A community-driven Python client library for interacting with the Venice.ai API, offering comprehensive access to its features.
Project description
Venice AI Python Client
Developed to benchmark and explore the full capabilities of the Venice.ai API, the venice-ai Python package has evolved into a comprehensive client library for developers. This library provides convenient access to Venice.ai's powerful features, including chat completions, image generation, audio synthesis, embeddings, model management, API key management, billing information, and more, with support for both synchronous and asynchronous operations.
Table of Contents
- Features
- Getting Started
- Quick Start
- Usage
- Error Handling
- Advanced Usage
- Showcase Application
- Testing
- Documentation
- Contributing
- License
Features
- Intuitive Pythonic interface for all Venice.ai API endpoints.
- Support for both synchronous and asynchronous operations.
- Access to all major Venice AI model families including text generation, image synthesis, audio processing, and embedding models.
- Streaming capabilities for chat completions and audio.
- Built-in utilities for tasks like token estimation and chat message validation.
- Robust error handling with a custom exception hierarchy.
- Type-hinted for a better developer experience and static analysis.
- Resource-oriented client design (e.g.,
client.chat,client.image). - Comprehensive testing suite with
test_runner.pyfor easy execution. - Detailed API documentation generated with Sphinx.
Getting Started
Prerequisites
Python 3.11 or higher.
Installation
You can install the Venice AI client library from PyPI:
pip install venice-ai
Alternatively, to install the latest development version from source (recommended if you want to contribute or need the absolute latest changes not yet released on PyPI):
git clone https://github.com/venice-ai/venice-ai-python.git # Or your fork
cd venice-ai-python
poetry install
Note: poetry install installs main dependencies. For development or running all tests, install with dev dependencies: poetry install --with dev.
API Key Setup
To use the Venice AI API, you need an API key. You can obtain your API key from your Venice AI dashboard.
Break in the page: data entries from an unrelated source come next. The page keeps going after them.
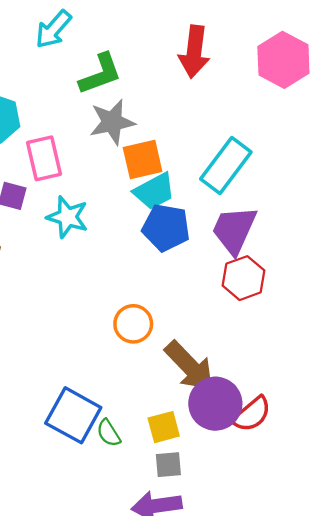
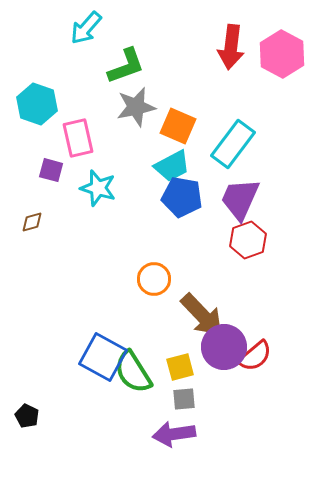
red arrow: (194, 52) -> (231, 47), moved
orange square: (143, 160) -> (178, 126), moved, turned 36
green semicircle: (109, 433) -> (133, 372), size x1.8

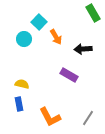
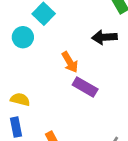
orange arrow: (56, 37) -> (70, 62), moved
black arrow: (83, 49) -> (104, 37), moved

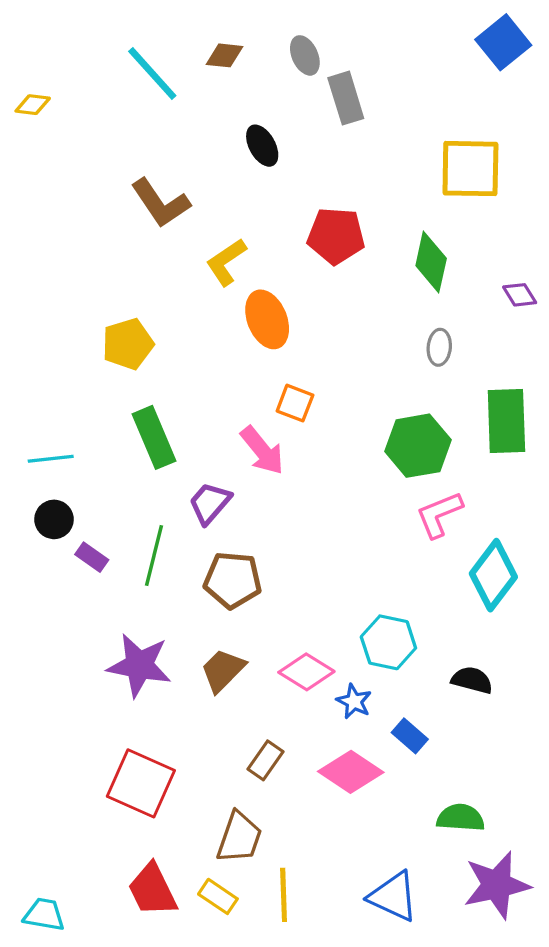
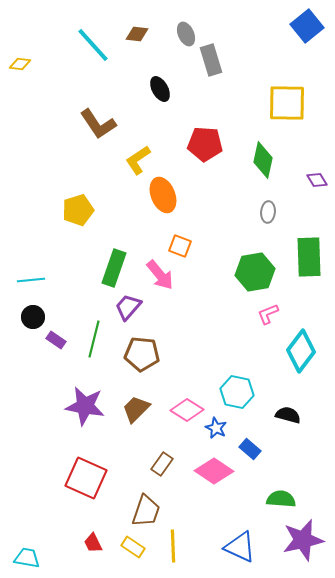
green rectangle: (154, 437) -> (114, 268), moved, turned 42
pink L-shape: (439, 514) -> (268, 314), size x0.7
red trapezoid: (152, 890) -> (93, 543), size x0.6

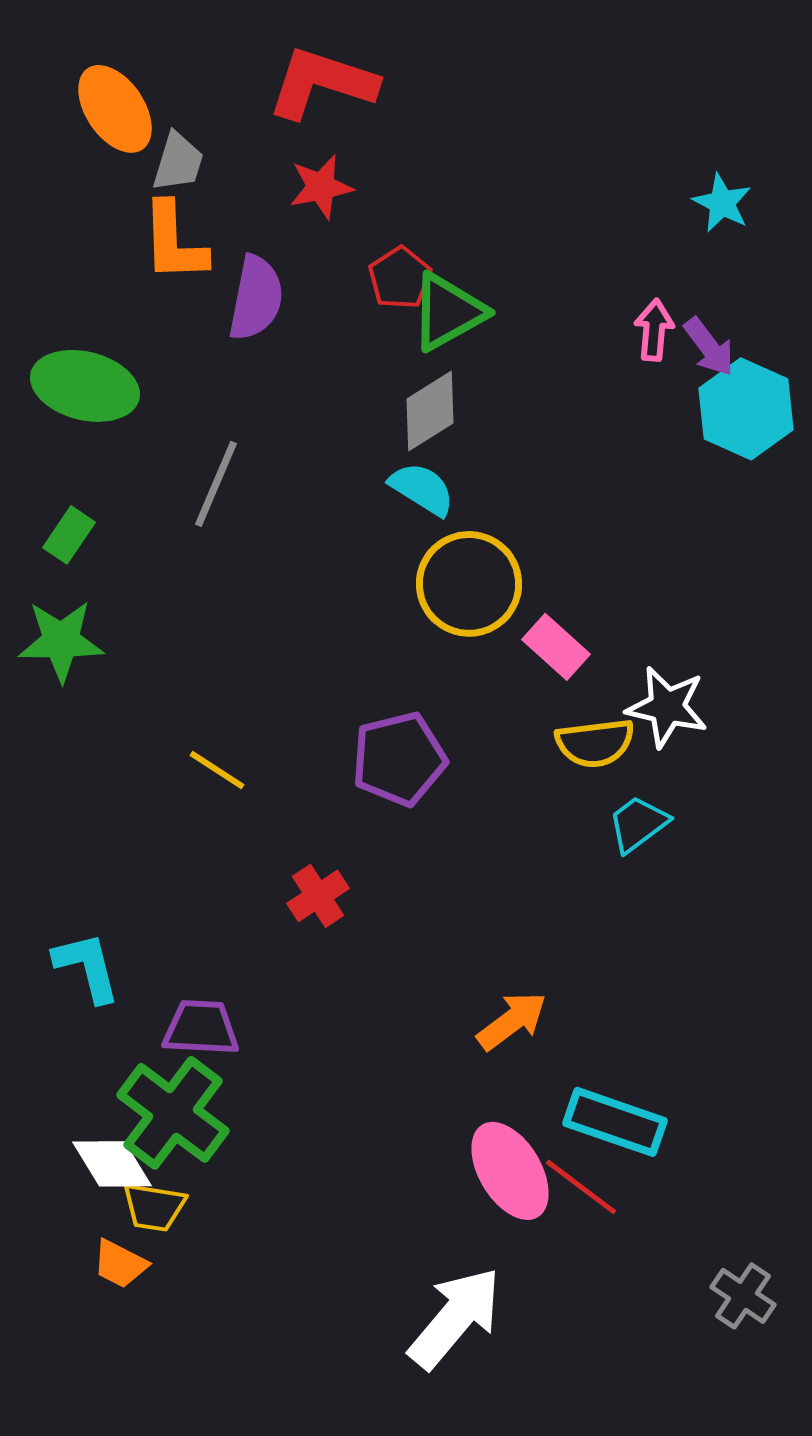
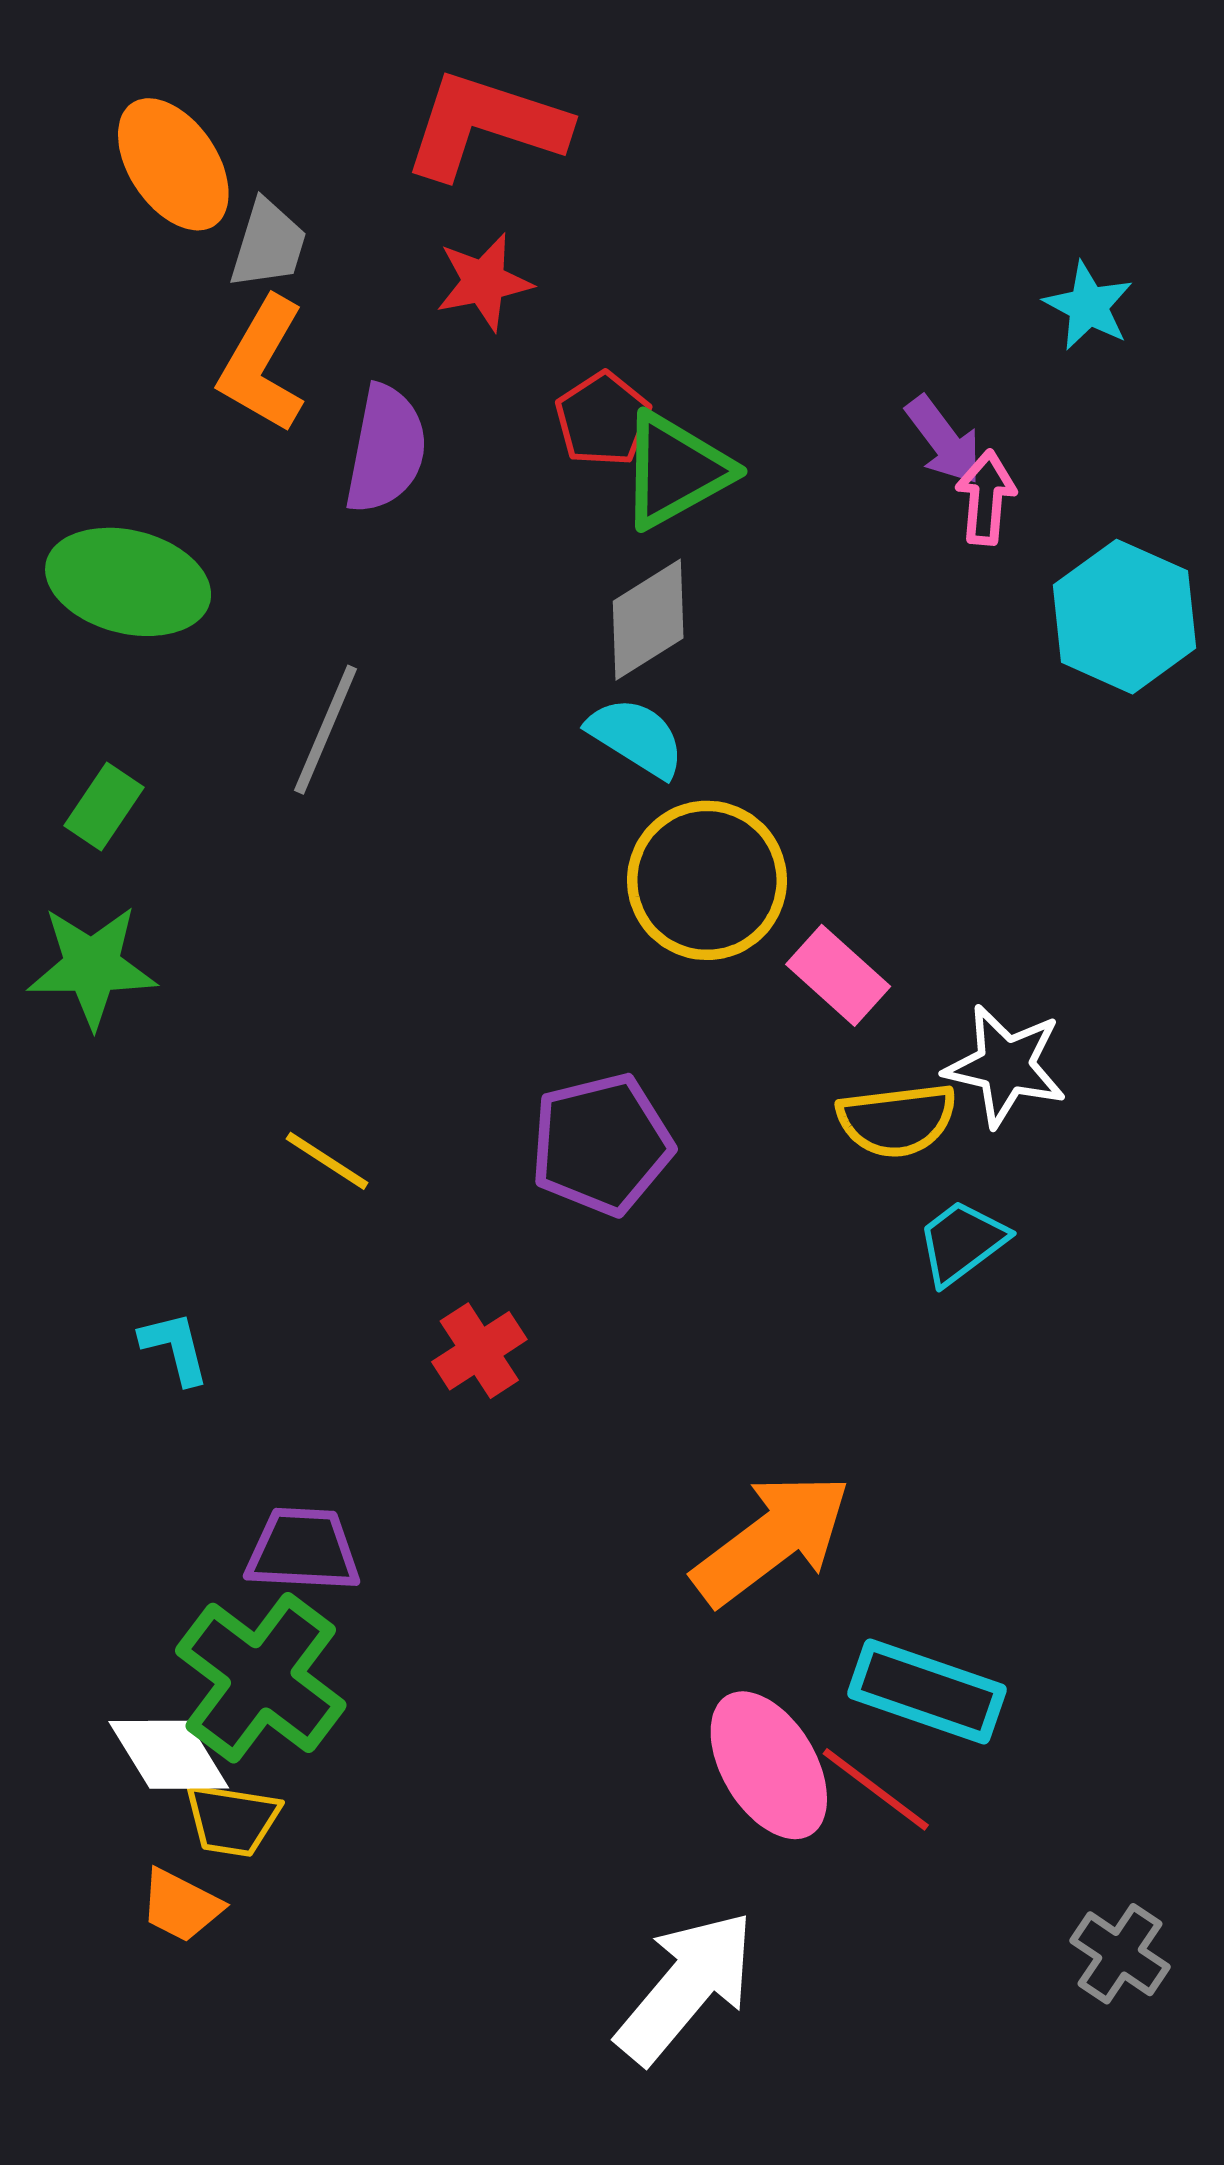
orange L-shape: (174, 242) -> (262, 365), turned 32
purple arrow: (709, 347) -> (944, 440), moved
cyan L-shape: (87, 967) -> (175, 1348), moved, size x0.7
orange arrow: (512, 1021) -> (772, 1539), size x1.5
The client library expects the API key to be available as an environment variable (recommended):
export VENICE_API_KEY="your_api_key_here"
Alternatively, you can pass the API key directly when initializing the client:
client = VeniceClient(api_key="your_api_key_here")
Quick Start
Get up and running in seconds!
Synchronous Chat Completion:
from venice_ai import VeniceClient
# Assumes VENICE_API_KEY is set in your environment
# Recommended: use as a context manager
with VeniceClient() as client:
try:
response = client.chat.completions.create(
model="llama-3.2-3b", # Or your preferred model
messages=[{"role": "user", "content": "Hello, Venice AI!"}]
)
print(response.choices[0].message.content)
except Exception as e:
print(f"An error occurred: {e}")
Asynchronous Chat Completion:
import asyncio
from venice_ai import AsyncVeniceClient
async def main():
# Assumes VENICE_API_KEY is set in your environment
# Recommended: use as an async context manager
async with AsyncVeniceClient() as async_client:
try:
response = await async_client.chat.completions.create(
model="llama-3.2-3b", # Or your preferred model
messages=[{"role": "user", "content": "Hello asynchronously, Venice AI!"}]
)
print(response.choices[0].message.content)
except Exception as e:
print(f"An error occurred: {e}")
if __name__ == "__main__":
asyncio.run(main())
Usage
Client Initialization
Synchronous Client:
from venice_ai import VeniceClient
# Option 1: API key from environment variable VENICE_API_KEY
client = VeniceClient()
# Option 2: Pass API key directly
# client = VeniceClient(api_key="your_api_key_here")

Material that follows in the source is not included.